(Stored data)
◆ ◆ ◆ ◆ ◆

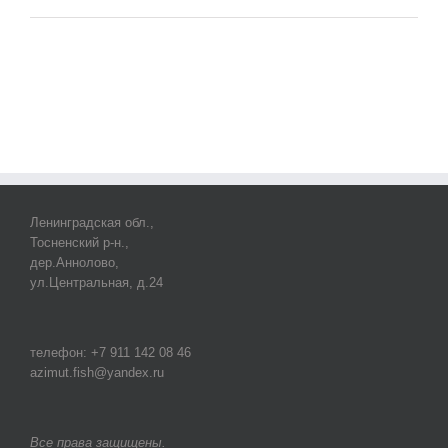
Ленинградская обл.,
Тосненский р-н.,
дер.Аннолово,
ул.Центральная, д.24
телефон: +7 911 142 08 46
azimut.fish@yandex.ru
Все права защищены.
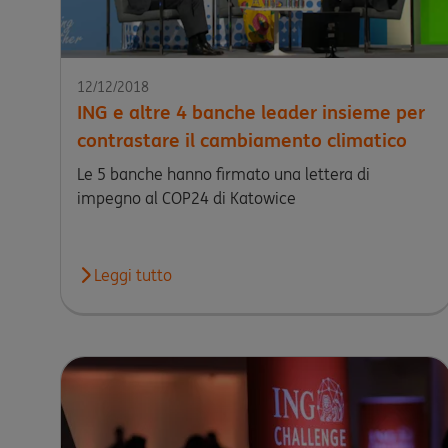
12/12/2018
ING e altre 4 banche leader insieme per
contrastare il cambiamento climatico
Le 5 banche hanno firmato una lettera di
impegno al COP24 di Katowice
Leggi tutto
Leggi l'articolo ING e altre 4 banche leader insi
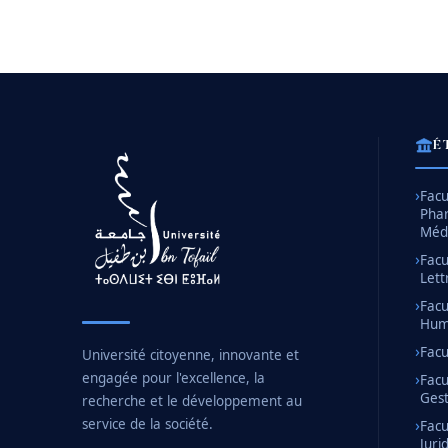
É
Facu
Pha
Méd
Facu
Lett
Facu
Huma
Facu
Université citoyenne, innovante et
engagée pour l'excellence, la
Facu
Gest
recherche et le développement au
service de la société.
Facu
Juri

◆ ◆ ◆ ◆ ◆

- _Work task_: State how many lines of the entries above include the string "Leggi". The reply is that number alone.

- _Result of this exercise_: 2